Exercise 3. Both subspaces at the right of (3) are invariant with respect to A.

Proof. If x\in N_{\lambda }^{(p)}, then by commutativity of A and A-\lambda I we have (A-\lambda I)^{p}Ax=A(A-\lambda I)^{p}x=0, so Ax\in N_{\lambda }^{(p)}.

Suppose x\in \text{Img}[(A-\lambda I)^{p}], so that x=(A-\lambda I)^{p}y for some y. Then Ax=(A-\lambda I)^{p}Ay\in \text{Img}[(A-\lambda I)^{p}].

Exercise 3 means that, for the purpose of further analyzing A, we can consider its restrictions onto N_{\lambda }^{(p)} and \text{Img}[(A-\lambda I)^{p}].

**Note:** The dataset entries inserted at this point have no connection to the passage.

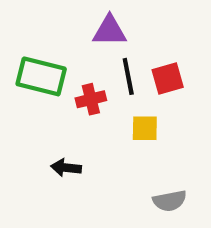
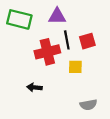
green rectangle: (41, 76) -> (19, 19), moved
red cross: (91, 99) -> (47, 52), size x1.6

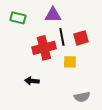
green rectangle: (19, 19) -> (18, 18), size x0.7

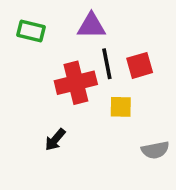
black arrow: (32, 81) -> (55, 140), turned -56
gray semicircle: (82, 97) -> (155, 150), moved

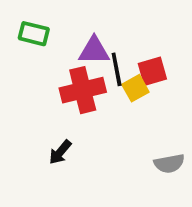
purple triangle: (91, 26) -> (94, 51), moved
yellow square: (121, 107) -> (135, 88), moved, turned -30

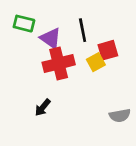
purple triangle: (94, 51) -> (51, 38), moved, turned 35
black line: (117, 69) -> (83, 30), moved

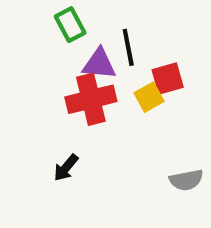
green rectangle: (24, 24) -> (70, 25), moved, turned 48
purple triangle: (51, 38) -> (99, 64), moved, turned -30

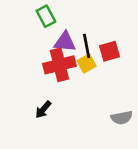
black line: (128, 47) -> (87, 46), moved
yellow square: (149, 97) -> (87, 64), moved

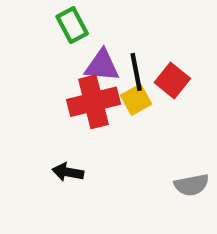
red square: (110, 51) -> (172, 80), turned -35
black arrow: (43, 110) -> (68, 172), turned 60

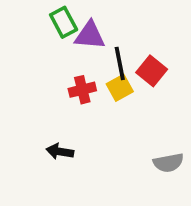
purple triangle: (102, 66) -> (90, 35), moved
red cross: (93, 102) -> (82, 90), size x0.6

Exercise 4. The restriction of A onto N_{\lambda }^{(p)} does not have eigenvalues other than \lambda .

Proof. Suppose Ax=\mu x, x\neq 0, for some \mu . Since x\in N_{\lambda }^{(p)}, we have (A-\lambda I)^{p}x=0. Then (A-\lambda I)x=(\mu -\lambda )x and 0=(A-\lambda I)^{p}x=(\mu -\lambda )^{p}x. This implies \mu =\lambda .

Exercise 5. The restriction of A onto \text{Img}[(A-\lambda I)^{p}] does not have \lambda as an eigenvalue (so that A-\lambda I is invertible).

Proof. Suppose x\in \text{Img}[(A-\lambda I)^{p}] and Ax=\lambda x, x\neq 0. Then x=(A-\lambda I)^{p}y for some y\neq 0 and 0=(A-\lambda  I)x=(A-\lambda I)^{p+1}y. By Exercise 1 y\in N_{\lambda }^{(p+1)}=N_{\lambda }^{(p)} and x=(A-\lambda I)^{p}y=0. This contradicts the choice of x.